> [What this task involves] Output a character-exact copy of the data, images removed.

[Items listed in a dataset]

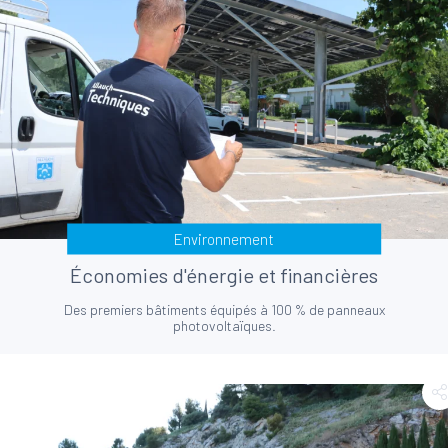
Environnement
Économies d'énergie et financières
Des premiers bâtiments équipés à 100 % de panneaux
photovoltaïques.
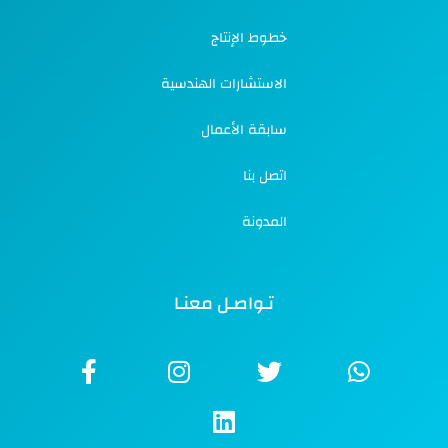
خطوط الإنتاج
الاستشارات الهندسية
سابقة الأعمال
اتصل بنا
المدونة
تـواصـل معنـا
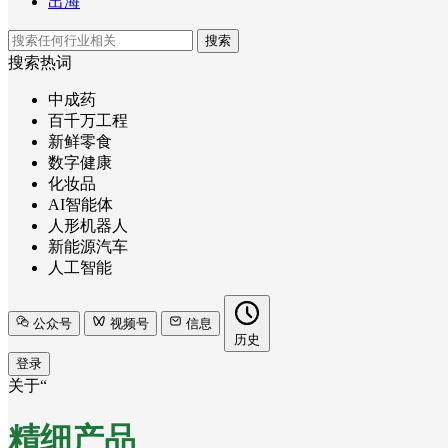
出海
搜索
搜索热词
中成药
百千万工程
新鲜零食
数字健康
化妆品
AI智能体
人形机器人
新能源汽车
人工智能
公众号
视频号
信息
历史
登录
关于“
精细产品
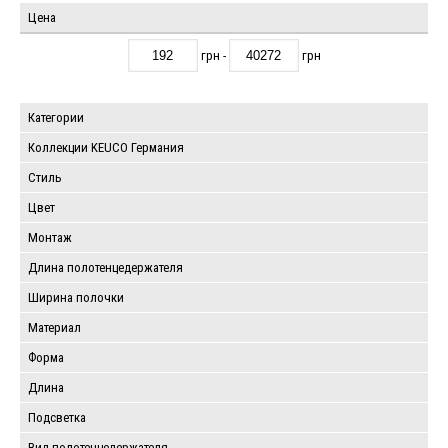
Цена
грн -
грн
Категории
Коллекции KEUCO Германия
Стиль
Цвет
Монтаж
Длина полотенцедержателя
Ширина полочки
Материал
Форма
Длина
Подсветка
Вид полотенцедержателя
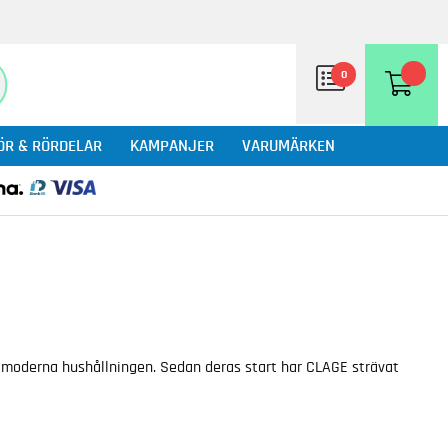
0
ÖR & RÖRDELAR
KAMPANJER
VARUMÄRKEN
n moderna hushållningen. Sedan deras start har CLAGE strävat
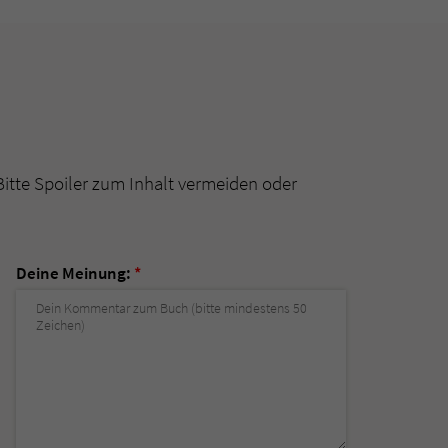
Bitte Spoiler zum Inhalt vermeiden oder
Deine Meinung:
*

> [Answer space]
Environnement
Économies d'énergie et financières
Des premiers bâtiments équipés à 100 % de panneaux
photovoltaïques.
خطوط الإنتاج
الاستشارات الهندسية
سابقة الأعمال
اتصل بنا
المدونة
تـواصـل معنـا
出海
搜索
搜索热词
中成药
百千万工程
新鲜零食
数字健康
化妆品
AI智能体
人形机器人
新能源汽车
人工智能
公众号
视频号
信息
历史
登录
关于“
精细产品
Цена
грн -
грн
Категории
Коллекции KEUCO Германия
Стиль
Цвет
Монтаж
Длина полотенцедержателя
Ширина полочки
Материал
Форма
Длина
Подсветка
Вид полотенцедержателя
0
ÖR & RÖRDELAR
KAMPANJER
VARUMÄRKEN
n moderna hushållningen. Sedan deras start har CLAGE strävat
Bitte Spoiler zum Inhalt vermeiden oder
Deine Meinung:
*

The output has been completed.